*PROBLEM:*
Please write out only the lines from the line with "Berantas Narkoba" to the line with "so i termini", inclusive, exactly as they stand below, without the pictures.

Transcribed page contents
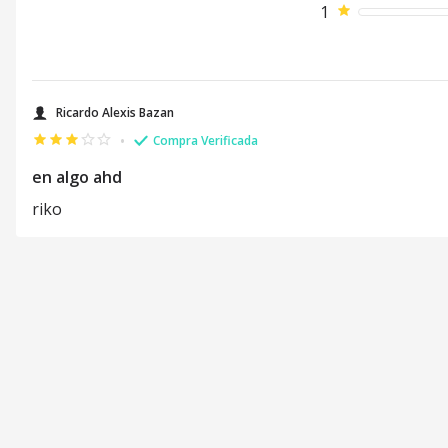
1
Ricardo Alexis Bazan
•
Compra Verificada
en algo ahd
riko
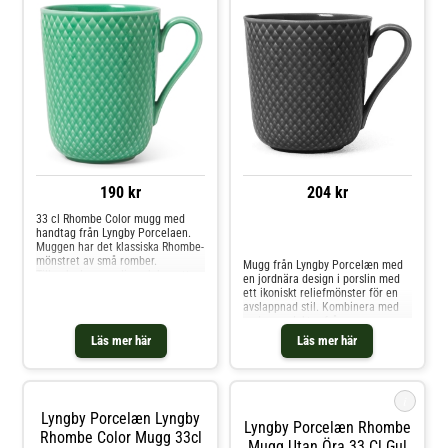
190 kr
204 kr
33 cl Rhombe Color mugg med
handtag från Lyngby Porcelaen.
Jämför priser
Muggen har det klassiska Rhombe-
mönstret av små romber.
Mugg från Lyngby Porcelæn med
Tillverkad av porslin och har ett
en jordnära design i porslin med
ergonomiskt handtag som är skönt
ett ikoniskt reliefmönster för en
att hålla i när du dricker. Kommer
avslappnad stil. Kombinera med
i flera härliga färger.
andra produkter från samma
serie.Formgivning av Reckweg &
Läs mer här
Läs mer här
Nordentoft.Om muggen från
Lyngby Porcelæn- Dekorerad med
Rhombe-servisens ikoniska
Reliefmönster.- Formgivning av
i
Reckweg & Nordentoft.- Gjord av
Lyngby Porcelæn Lyngby
porslin. Shoppa Kaffekoppar och
Lyngby Porcelæn Rhombe
mer Muggar & Koppar hos Royal
Rhombe Color Mugg 33cl
Mugg Utan Öra 33 Cl Gul
Design.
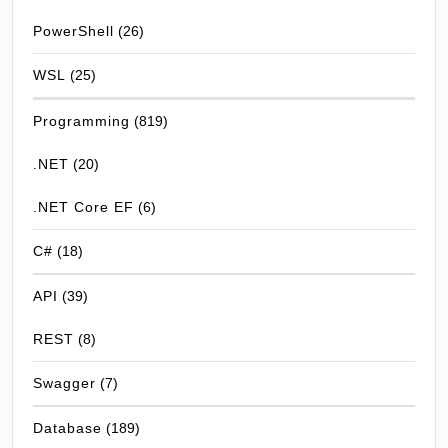
PowerShell
(26)
WSL
(25)
Programming
(819)
.NET
(20)
.NET Core EF
(6)
C#
(18)
API
(39)
REST
(8)
Swagger
(7)
Database
(189)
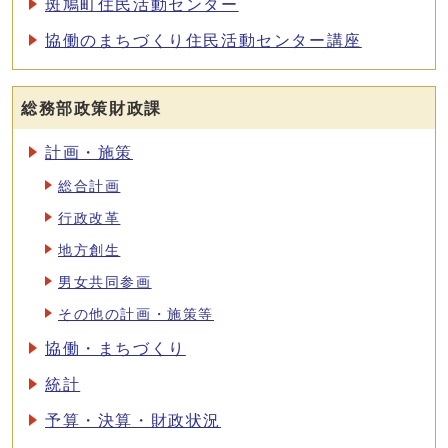
斑鳩町住民活動センター
協働のまちづくり住民活動センター講座
総務部政策財政課
計画・施策
総合計画
行政改革
地方創生
男女共同参画
その他の計画・施策等
協働・まちづくり
統計
予算・決算・財政状況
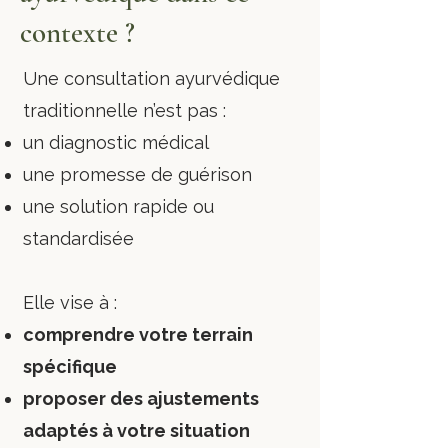
contexte ?
Une consultation ayurvédique
traditionnelle n’est pas :
un diagnostic médical
une promesse de guérison
une solution rapide ou
standardisée
Elle vise à :
comprendre votre terrain
spécifique
proposer des ajustements
adaptés à votre situation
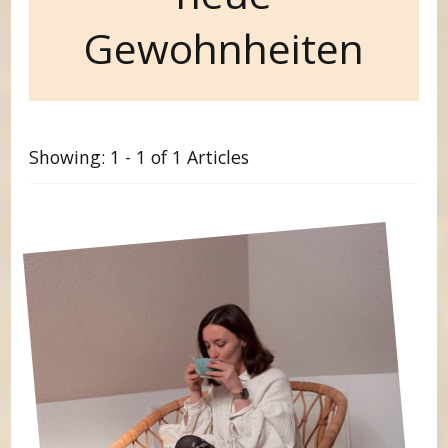
Gewohnheiten
Showing: 1 - 1 of 1 Articles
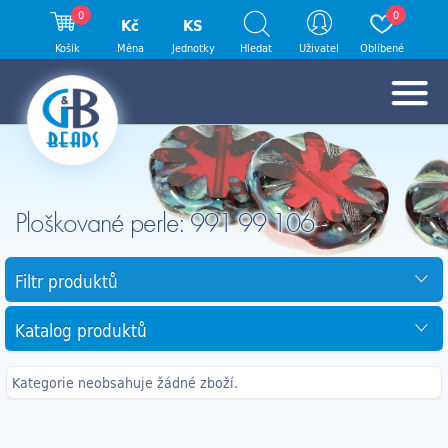
0
0
Kč
KS
Košík
Měna
Jednotky
Hledat
Uživatel
Oblíbené
Ploškované perle: 991 99 106
Filtr produktů
Katalog produktů
Kategorie neobsahuje žádné zboží.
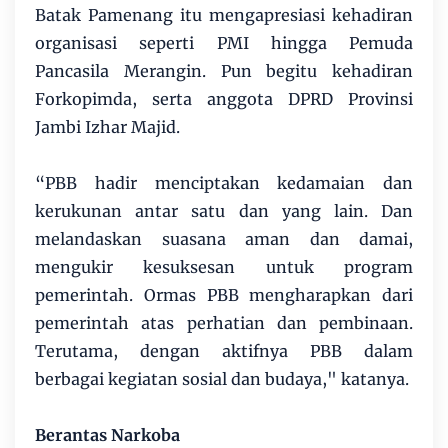
Batak Pamenang itu mengapresiasi kehadiran
organisasi seperti PMI hingga Pemuda
Pancasila Merangin. Pun begitu kehadiran
Forkopimda, serta anggota DPRD Provinsi
Jambi Izhar Majid.
“PBB hadir menciptakan kedamaian dan
kerukunan antar satu dan yang lain. Dan
melandaskan suasana aman dan damai,
mengukir kesuksesan untuk program
pemerintah. Ormas PBB mengharapkan dari
pemerintah atas perhatian dan pembinaan.
Terutama, dengan aktifnya PBB dalam
berbagai kegiatan sosial dan budaya," katanya.
Berantas Narkoba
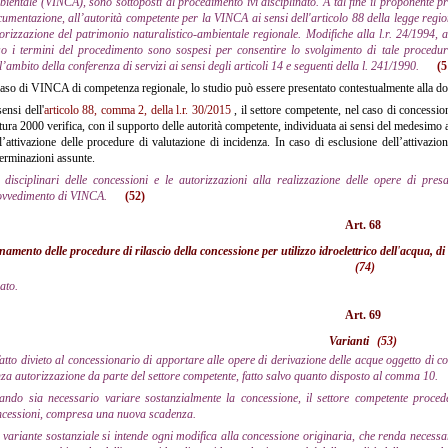
ientale (VINCA), sono sottoposti al procedimento ivi disciplinato. A tal fine il proponente p
umentazione, all’autorità competente per la VINCA ai sensi dell'articolo 88 della legge reg
orizzazione del patrimonio naturalistico-ambientale regionale. Modifiche alla l.r. 24/1994, all
so i termini del procedimento sono sospesi per consentire lo svolgimento di tale procedur
l’ambito della conferenza di servizi ai sensi degli articoli 14 e seguenti della l. 241/1990.
(5
aso di VINCA di competenza regionale, lo studio può essere presentato contestualmente alla d
ensi dell'
articolo 88, comma 2, della l.r. 30/2015
, il settore competente, nel caso di concession
ura 2000 verifica, con il supporto delle autorità competente, individuata ai sensi del medesimo arti
l’attivazione delle procedure di valutazione di incidenza. In caso di esclusione dell’attivazio
erminazioni assunte.
 disciplinari delle concessioni e le autorizzazioni alla realizzazione delle opere di pre
ovvedimento di VINCA.
(52)
Art. 68
amento delle procedure di rilascio della concessione per utilizzo idroelettrico dell'acqua, di 
(74)
ato.
Art. 69
Varianti
(53)
fatto divieto al concessionario di apportare alle opere di derivazione delle acque oggetto di c
za autorizzazione da parte del settore competente, fatto salvo quanto disposto al comma 10.
ndo sia necessario variare sostanzialmente la concessione, il settore competente procede 
ncessioni, compresa una nuova scadenza.
 variante sostanziale si intende ogni modifica alla concessione originaria, che renda necessari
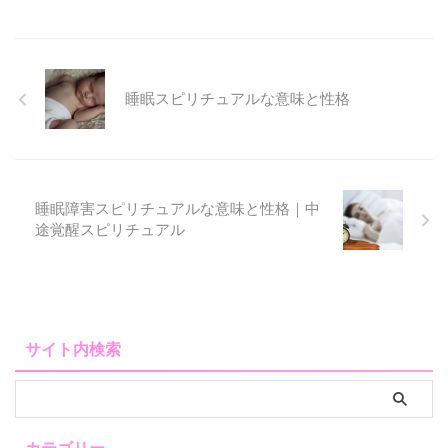
睡眠スピリチュアルな意味と性格
睡眠障害スピリチュアルな意味と性格｜中
途覚醒スピリチュアル
サイト内検索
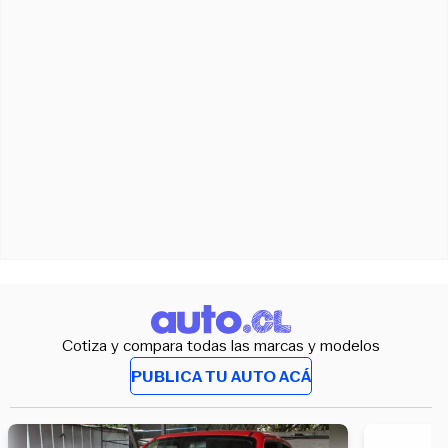
Cotiza y compara todas las marcas y modelos
PUBLICA TU AUTO ACÁ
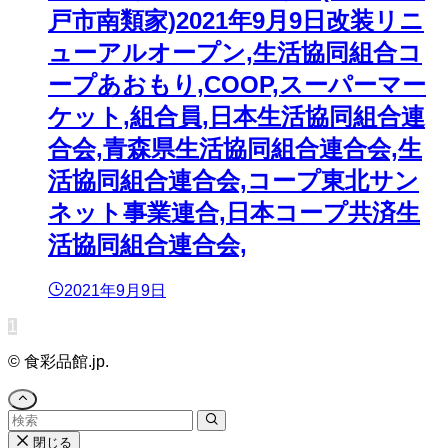
戸市南類家)2021年9月9日改装リニ
ューアルオープン,生活協同組合コ
ープあおもり,COOP,スーパーマー
ケット,組合員,日本生活協同組合連
合会,青森県生活協同組合連合会,生
活協同組合連合会,コープ東北サン
ネット事業連合,日本コープ共済生
活協同組合連合会,
2021年9月9日
1
©
食彩品館.jp.
閉じる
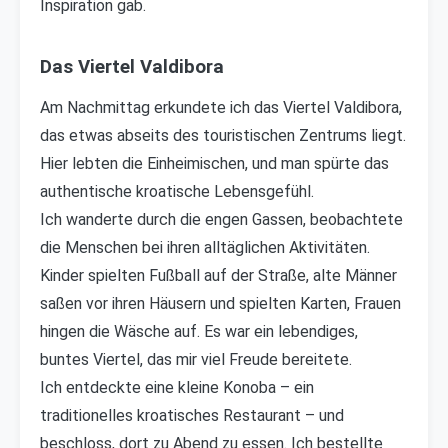
Inspiration gab.
Das Viertel Valdibora
Am Nachmittag erkundete ich das Viertel Valdibora,
das etwas abseits des touristischen Zentrums liegt.
Hier lebten die Einheimischen, und man spürte das
authentische kroatische Lebensgefühl.
Ich wanderte durch die engen Gassen, beobachtete
die Menschen bei ihren alltäglichen Aktivitäten.
Kinder spielten Fußball auf der Straße, alte Männer
saßen vor ihren Häusern und spielten Karten, Frauen
hingen die Wäsche auf. Es war ein lebendiges,
buntes Viertel, das mir viel Freude bereitete.
Ich entdeckte eine kleine Konoba – ein
traditionelles kroatisches Restaurant – und
beschloss, dort zu Abend zu essen. Ich bestellte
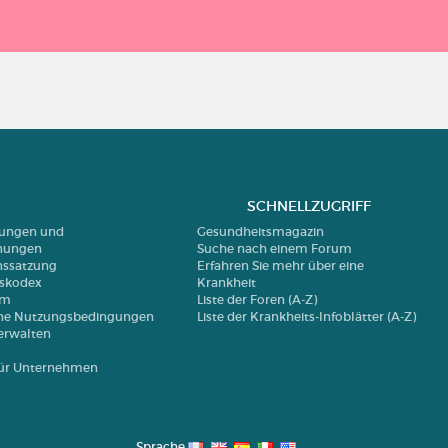
SCHNELLZUGRIFF
erungen und
Gesundheitsmagazin
nungen
Suche nach einem Forum
nssatzung
Erfahren Sie mehr über eine
nskodex
Krankheit
um
Liste der Foren (A-Z)
ne Nutzungsbedingungen
Liste der Krankheits-Infoblätter (A-Z)
erwalten
 für Unternehmen
Sprache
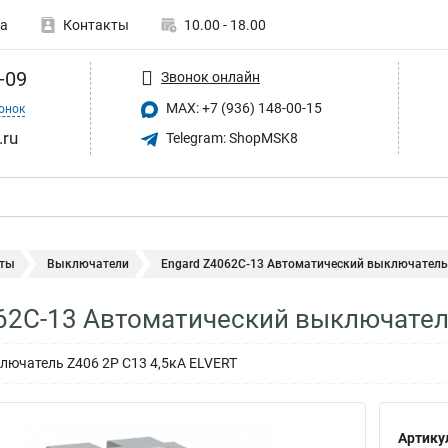
а
Контакты
10.00 - 18.00
-09
Звонок онлайн
MAX: +7 (936) 148-00-15
онок
.ru
Telegram: ShopMSK8
ты
Выключатели
Engard Z4062C-13 Автоматический выключатель Z
62C-13 Автоматический выключатель
ючатель Z406 2Р C13 4,5кА ELVERT
Артику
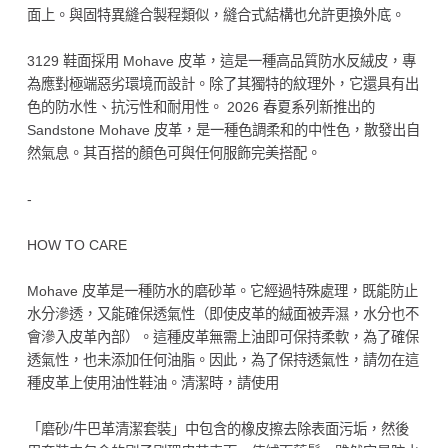
面上。與固特異縫合製程類似，縫合式結構也允許更換外底。
3129 鞋面採用 Mohave 皮革，這是一種高品質防水反絨皮，專
為應對極端惡劣環境而設計。除了其獨特的紋理外，它還具有出
色的防水性、抗污性和耐用性。 2026 春夏系列新推出的
Sandstone Mohave 皮革，是一種色調柔和的中性色，散發出自
然氣息。其百搭的顏色可與任何服飾完美搭配。
-
HOW TO CARE
Mohave 皮革是一種防水的磨砂革。它經過特殊處理，既能防止
水分滲透，又能確保透氣性（即使皮革的絨面被弄濕，水分也不
會滲入皮革內部）。這種皮革無需上油即可保持柔軟，為了確保
透氣性，也未添加任何油脂。因此，為了保持透氣性，請勿在這
種皮革上使用油性鞋油。清潔時，請使用
「磨砂/牛巴革清潔套裝」中包含的橡皮擦去除表面污垢，然後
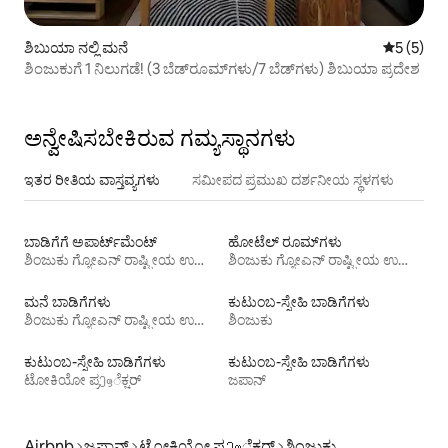
ಶಿಬುಯಾ ನಲ್ಲಿ ಮನೆ
5 ರಲ್ಲಿ 5 
5 (5)
ಶಿಂಜುಕುಗೆ 1 ನಿಲುಗಡೆ! (3 ಬೆಡ್‌ರೂಮ್‌ಗಳು/7 ಬೆಡ್‌ಗಳು) ಶಿಬುಯಾ ಪ್ರದೇಶ
ಅನ್ವೇಷಿಸಬೇಕಿರುವ ಗಮ್ಯಸ್ಥಾನಗಳು
ಇತರ ರೀತಿಯ ವಾಸ್ತವ್ಯಗಳು
ಸಮೀಪದ ಪ್ರಮುಖ ದರ್ಶನೀಯ ಸ್ಥಳಗಳು
ಬಾಡಿಗೆಗೆ ಅಪಾರ್ಟ್‌ಮೆಂಟ್‌
ಹೋಟೆಲ್ ರೂಮ್‌ಗಳು
ಶಿಂಜುಕು ಗ್ಯೋಎನ್ ರಾಷ್ಟ್ರೀಯ ಉದ್ಯಾನವನ
ಶಿಂಜುಕು ಗ್ಯೋಎನ್ ರಾಷ್ಟ್ರೀಯ ಉದ್ಯಾನವನ
ಮನೆ ಬಾಡಿಗೆಗಳು
ಕುಟುಂಬ-ಸ್ನೇಹಿ ಬಾಡಿಗೆಗಳು
ಶಿಂಜುಕು ಗ್ಯೋಎನ್ ರಾಷ್ಟ್ರೀಯ ಉದ್ಯಾನವನ
ಶಿಂಜುಕು
ಕುಟುಂಬ-ಸ್ನೇಹಿ ಬಾಡಿಗೆಗಳು
ಕುಟುಂಬ-ಸ್ನೇಹಿ ಬಾಡಿಗೆಗಳು
ಟೋಕಿಯೋ ಪ್ರეფೆಕ್ಚರ್
ಜಪಾನ್
Airbnb
ಜಪಾನ್
ಟೋಕಿಯೋ ಪ್ರეფೆಕ್ಚರ್
ಶಿಂಜುಕು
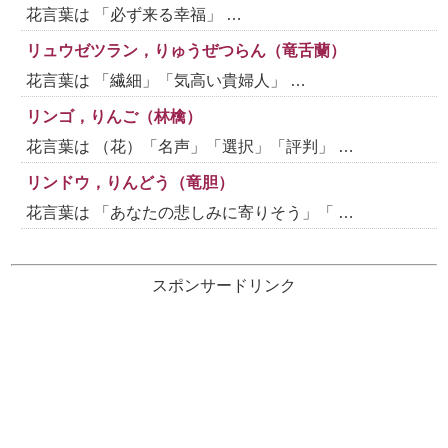
花言葉は 「必ず来る幸福」 …
リュウゼツラン，りゅうぜつらん（竜舌蘭）
花言葉は 「繊細」「気高い貴婦人」 …
リンゴ，りんご（林檎）
花言葉は （花）「名声」「選択」「評判」 …
リンドウ，りんどう（竜胆）
花言葉は 「あなたの悲しみに寄りそう」「 …
スポンサードリンク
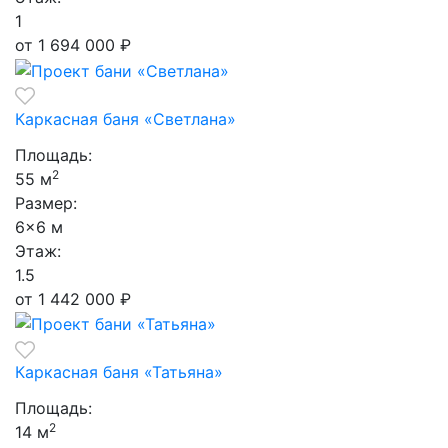
1
от 1 694 000
₽
Каркасная баня «Светлана»
Площадь:
2
55 м
Размер:
6×6 м
Этаж:
1.5
от 1 442 000
₽
Каркасная баня «Татьяна»
Площадь:
2
14 м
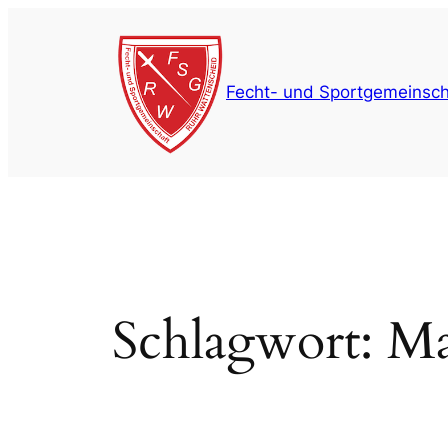
Zum
Inhalt
springen
Fecht- und Sportgemeinsch
Schlagwort:
Ma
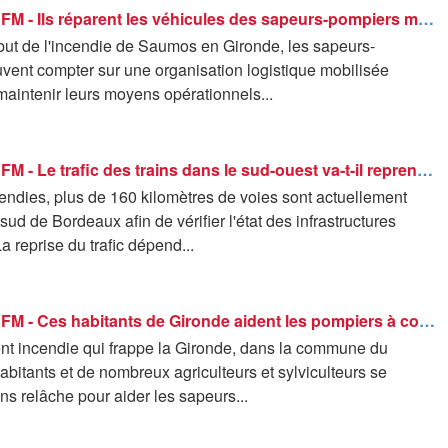
ROBIN DE BFM - Ils réparent les véhicules des sapeurs-pompiers mobilisés sur l'incendie en Gironde
but de l'incendie de Saumos en Gironde, les sapeurs-
vent compter sur une organisation logistique mobilisée
aintenir leurs moyens opérationnels...
ROBIN DE BFM - Le trafic des trains dans le sud-ouest va-t-il reprendre ce week-end ?
endies, plus de 160 kilomètres de voies sont actuellement
sud de Bordeaux afin de vérifier l'état des infrastructures
La reprise du trafic dépend...
ROBIN DE BFM - Ces habitants de Gironde aident les pompiers à combattre le feu
ent incendie qui frappe la Gironde, dans la commune du
abitants et de nombreux agriculteurs et sylviculteurs se
ns relâche pour aider les sapeurs...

*YOUR SOLUTION:*
Berantas Narkoba
ientale (VINCA), sono sottoposti al procedimento ivi disciplinato. A tal fine il proponente p
umentazione, all’autorità competente per la VINCA ai sensi dell'articolo 88 della legge reg
orizzazione del patrimonio naturalistico-ambientale regionale. Modifiche alla l.r. 24/1994, all
so i termini del procedimento sono sospesi per consentire lo svolgimento di tale procedur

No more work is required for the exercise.